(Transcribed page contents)
----
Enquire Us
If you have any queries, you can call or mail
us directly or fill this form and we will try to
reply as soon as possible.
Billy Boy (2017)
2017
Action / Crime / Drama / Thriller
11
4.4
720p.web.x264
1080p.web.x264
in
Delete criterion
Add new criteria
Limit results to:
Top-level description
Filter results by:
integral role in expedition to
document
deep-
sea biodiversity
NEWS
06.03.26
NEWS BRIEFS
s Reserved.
----
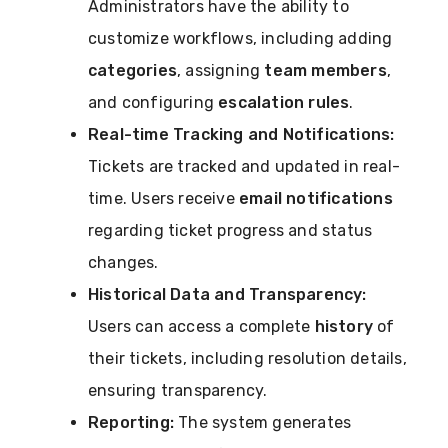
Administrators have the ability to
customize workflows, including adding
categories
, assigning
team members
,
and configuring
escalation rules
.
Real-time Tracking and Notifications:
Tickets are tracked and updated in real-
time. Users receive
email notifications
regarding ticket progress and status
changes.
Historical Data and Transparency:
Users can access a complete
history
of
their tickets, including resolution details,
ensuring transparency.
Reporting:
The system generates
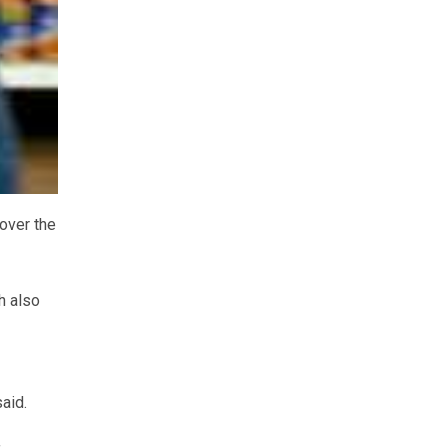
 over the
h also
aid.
----
_Requirement_.
Only the lines above starting at the one containing "Delete criterion" and ending at the one containing "s Reserved.", both included, are to be returned, exactly as they read.

_Written reply_.
Delete criterion
Add new criteria
Limit results to:
Top-level description
Filter results by:
integral role in expedition to
document
deep-
sea biodiversity
NEWS
06.03.26
NEWS BRIEFS
s Reserved.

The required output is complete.